On local group rings

Question

Let $G$ be a finite group and $k$ a field of characteristic $p$. Suppose that the ring $k[G]$ is local. How this implies that G is a p-group?

In fact, there are different proofs as in the answers below. But, I'm confused with the hint that rised in the exercise ( page 54) given in ( library.msri.org/books/Book51/files/02iyengar.pdf).

Since all maximal ideals are prime, the nilradical $nil(k[G])$ is contained in the Jacobson radical $J(k[G])$. Since $k[G]$ is a finite dimensional $k$-algebra, it is a left-Artinian ring. So all prime ideals are maximal and then $nil(k[G])=J(k[G])$. However, I'm not sure how to use this hint to prove that $G$ is a $p$-group.

I would appreciate any help. Thank you in advance.

Answer 1

It seems a more elementary approach will work. We use two standard observations for any finite subgroup $H$ of $G$:

1. When the order $n$ of $H$ is invertible in $k$, then $e=n^{-1}\sum_{h\in H}h$ is an idempotent; and
2. $he=e$ for any $h\in H$

Now pick a nonidentity element $x'$ of $G$ and consider $H'=\langle x'\rangle$. If $|H'|$ is not a power of $p$, then we can find a nonidentity element of $H'$ with order coprime to $p$. Call this element $x$ and the subgroup it generates $H$. We've guaranteed the order $n$ of $x$ (and $H$) is invertible in $k$ to satisfy 2 above.

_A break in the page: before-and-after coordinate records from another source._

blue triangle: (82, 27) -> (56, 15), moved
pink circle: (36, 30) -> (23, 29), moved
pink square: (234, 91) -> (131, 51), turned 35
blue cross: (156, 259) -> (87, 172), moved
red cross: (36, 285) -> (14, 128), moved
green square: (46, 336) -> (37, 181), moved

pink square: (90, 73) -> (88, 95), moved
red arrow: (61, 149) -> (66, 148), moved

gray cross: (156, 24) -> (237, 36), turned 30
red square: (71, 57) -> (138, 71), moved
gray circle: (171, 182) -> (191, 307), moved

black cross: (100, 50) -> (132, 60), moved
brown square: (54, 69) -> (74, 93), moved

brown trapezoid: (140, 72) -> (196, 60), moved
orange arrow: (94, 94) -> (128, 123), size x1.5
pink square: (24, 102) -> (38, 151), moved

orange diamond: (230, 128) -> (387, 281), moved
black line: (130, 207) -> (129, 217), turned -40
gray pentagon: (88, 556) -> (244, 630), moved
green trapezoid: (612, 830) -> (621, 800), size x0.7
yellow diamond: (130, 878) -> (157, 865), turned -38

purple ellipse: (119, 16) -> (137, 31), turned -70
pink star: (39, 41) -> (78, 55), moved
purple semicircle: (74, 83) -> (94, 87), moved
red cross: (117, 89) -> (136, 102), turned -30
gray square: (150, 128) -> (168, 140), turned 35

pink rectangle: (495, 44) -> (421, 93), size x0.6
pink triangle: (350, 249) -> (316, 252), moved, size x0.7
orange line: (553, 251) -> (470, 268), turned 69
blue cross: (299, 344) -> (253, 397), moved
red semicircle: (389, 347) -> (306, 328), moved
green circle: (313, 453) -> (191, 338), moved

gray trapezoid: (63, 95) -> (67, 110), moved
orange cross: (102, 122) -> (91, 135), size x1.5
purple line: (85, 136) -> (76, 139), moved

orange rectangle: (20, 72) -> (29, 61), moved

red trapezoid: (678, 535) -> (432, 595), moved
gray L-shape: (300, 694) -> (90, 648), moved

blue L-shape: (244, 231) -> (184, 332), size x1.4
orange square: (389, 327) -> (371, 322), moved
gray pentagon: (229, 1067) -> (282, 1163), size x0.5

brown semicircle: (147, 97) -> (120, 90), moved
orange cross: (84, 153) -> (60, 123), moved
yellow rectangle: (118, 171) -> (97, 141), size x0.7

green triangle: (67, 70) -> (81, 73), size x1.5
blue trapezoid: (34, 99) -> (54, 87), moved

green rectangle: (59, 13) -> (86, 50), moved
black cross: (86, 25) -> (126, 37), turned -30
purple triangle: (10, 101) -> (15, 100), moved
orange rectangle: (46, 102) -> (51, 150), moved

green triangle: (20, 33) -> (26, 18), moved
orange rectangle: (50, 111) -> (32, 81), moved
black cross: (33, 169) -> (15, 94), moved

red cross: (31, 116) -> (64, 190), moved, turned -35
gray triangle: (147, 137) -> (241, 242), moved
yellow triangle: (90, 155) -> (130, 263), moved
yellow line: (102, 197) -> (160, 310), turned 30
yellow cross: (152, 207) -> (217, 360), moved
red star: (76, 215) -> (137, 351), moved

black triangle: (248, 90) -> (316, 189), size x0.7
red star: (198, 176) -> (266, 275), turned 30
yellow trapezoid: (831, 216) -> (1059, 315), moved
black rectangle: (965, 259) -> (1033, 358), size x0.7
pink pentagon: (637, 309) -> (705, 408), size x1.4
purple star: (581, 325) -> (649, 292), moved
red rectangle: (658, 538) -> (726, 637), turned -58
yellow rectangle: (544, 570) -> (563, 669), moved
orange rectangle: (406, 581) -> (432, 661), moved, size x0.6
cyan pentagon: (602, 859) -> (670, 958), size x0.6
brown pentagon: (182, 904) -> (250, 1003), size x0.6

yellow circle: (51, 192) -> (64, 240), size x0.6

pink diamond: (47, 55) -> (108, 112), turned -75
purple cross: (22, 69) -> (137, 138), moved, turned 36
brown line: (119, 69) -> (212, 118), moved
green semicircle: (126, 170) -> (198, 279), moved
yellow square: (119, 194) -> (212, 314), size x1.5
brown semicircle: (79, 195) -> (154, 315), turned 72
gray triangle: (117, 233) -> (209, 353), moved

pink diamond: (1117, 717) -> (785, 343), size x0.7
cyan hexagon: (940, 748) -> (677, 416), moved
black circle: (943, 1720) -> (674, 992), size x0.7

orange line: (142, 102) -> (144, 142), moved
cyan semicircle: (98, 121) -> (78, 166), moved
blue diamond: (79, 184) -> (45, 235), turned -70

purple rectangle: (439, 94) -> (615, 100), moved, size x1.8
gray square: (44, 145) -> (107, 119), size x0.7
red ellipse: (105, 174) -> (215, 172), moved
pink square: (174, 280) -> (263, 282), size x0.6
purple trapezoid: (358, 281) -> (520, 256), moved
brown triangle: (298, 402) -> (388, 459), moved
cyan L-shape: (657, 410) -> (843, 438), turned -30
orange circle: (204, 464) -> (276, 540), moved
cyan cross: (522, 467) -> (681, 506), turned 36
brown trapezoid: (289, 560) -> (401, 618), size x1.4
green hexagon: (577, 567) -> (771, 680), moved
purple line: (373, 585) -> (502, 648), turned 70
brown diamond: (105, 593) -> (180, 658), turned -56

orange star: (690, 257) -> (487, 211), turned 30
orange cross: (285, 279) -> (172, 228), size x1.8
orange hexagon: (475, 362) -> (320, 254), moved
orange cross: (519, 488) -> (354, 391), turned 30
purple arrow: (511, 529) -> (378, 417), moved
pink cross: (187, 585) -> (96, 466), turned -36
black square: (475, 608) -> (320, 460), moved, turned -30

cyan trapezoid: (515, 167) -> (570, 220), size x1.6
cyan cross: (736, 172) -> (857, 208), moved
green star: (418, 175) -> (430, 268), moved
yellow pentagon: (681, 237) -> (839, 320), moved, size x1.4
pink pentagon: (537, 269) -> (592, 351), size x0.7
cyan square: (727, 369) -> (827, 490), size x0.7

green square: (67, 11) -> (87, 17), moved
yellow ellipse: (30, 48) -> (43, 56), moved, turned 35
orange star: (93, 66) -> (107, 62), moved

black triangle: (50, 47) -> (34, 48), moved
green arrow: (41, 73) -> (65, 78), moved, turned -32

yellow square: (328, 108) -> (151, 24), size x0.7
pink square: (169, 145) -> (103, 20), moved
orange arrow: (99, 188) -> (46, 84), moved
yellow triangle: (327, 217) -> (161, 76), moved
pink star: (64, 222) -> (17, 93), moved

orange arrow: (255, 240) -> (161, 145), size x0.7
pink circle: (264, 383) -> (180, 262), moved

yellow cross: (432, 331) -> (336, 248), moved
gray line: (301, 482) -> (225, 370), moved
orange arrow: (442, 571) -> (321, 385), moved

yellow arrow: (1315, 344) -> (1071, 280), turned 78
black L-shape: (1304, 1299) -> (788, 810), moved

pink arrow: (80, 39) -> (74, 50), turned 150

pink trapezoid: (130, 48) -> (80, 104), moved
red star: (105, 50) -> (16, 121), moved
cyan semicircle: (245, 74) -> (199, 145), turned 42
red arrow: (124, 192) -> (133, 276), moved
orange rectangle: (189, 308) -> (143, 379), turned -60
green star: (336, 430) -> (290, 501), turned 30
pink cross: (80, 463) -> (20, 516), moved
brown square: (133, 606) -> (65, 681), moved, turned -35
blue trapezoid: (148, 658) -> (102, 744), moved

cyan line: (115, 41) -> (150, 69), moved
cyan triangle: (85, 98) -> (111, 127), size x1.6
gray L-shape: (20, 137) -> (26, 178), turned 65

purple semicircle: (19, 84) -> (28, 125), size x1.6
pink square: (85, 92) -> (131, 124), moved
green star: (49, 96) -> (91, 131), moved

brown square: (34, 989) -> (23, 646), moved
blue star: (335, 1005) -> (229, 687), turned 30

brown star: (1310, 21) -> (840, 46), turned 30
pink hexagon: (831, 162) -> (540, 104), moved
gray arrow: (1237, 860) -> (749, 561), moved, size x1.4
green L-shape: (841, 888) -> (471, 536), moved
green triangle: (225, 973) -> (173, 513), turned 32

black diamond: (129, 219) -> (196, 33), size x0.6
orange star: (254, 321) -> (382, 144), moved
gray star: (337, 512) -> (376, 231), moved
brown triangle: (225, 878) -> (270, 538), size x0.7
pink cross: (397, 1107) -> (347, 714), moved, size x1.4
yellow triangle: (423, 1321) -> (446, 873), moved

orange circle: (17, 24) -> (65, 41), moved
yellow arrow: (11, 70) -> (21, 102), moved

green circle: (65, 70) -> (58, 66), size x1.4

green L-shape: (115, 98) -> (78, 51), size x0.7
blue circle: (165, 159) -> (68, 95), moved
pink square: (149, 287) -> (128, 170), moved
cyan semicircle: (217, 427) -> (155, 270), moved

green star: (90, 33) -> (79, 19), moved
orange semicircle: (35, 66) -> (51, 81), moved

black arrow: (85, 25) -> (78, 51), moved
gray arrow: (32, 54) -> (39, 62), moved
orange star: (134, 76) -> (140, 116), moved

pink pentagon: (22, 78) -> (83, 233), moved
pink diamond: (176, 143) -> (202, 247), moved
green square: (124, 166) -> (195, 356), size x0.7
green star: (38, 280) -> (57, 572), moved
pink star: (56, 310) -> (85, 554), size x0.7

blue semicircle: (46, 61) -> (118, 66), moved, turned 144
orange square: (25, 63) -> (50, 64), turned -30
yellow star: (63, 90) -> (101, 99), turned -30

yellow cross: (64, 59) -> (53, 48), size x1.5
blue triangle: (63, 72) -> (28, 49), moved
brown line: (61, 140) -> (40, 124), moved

Considering that $R[G]$ is local, it only has trivial idempotents, and the idempotent from 1 above is nonzero, so $e=1$. But multiplying both sides of $e=1$ with $x$, with 2 above we have $x=xe=e=1$. This is a contradiction, however, since $1_G$ and $x$ are linearly independent elements in $k[G]$.

Thus the only possible order for an element in $G$ is a power of $p$.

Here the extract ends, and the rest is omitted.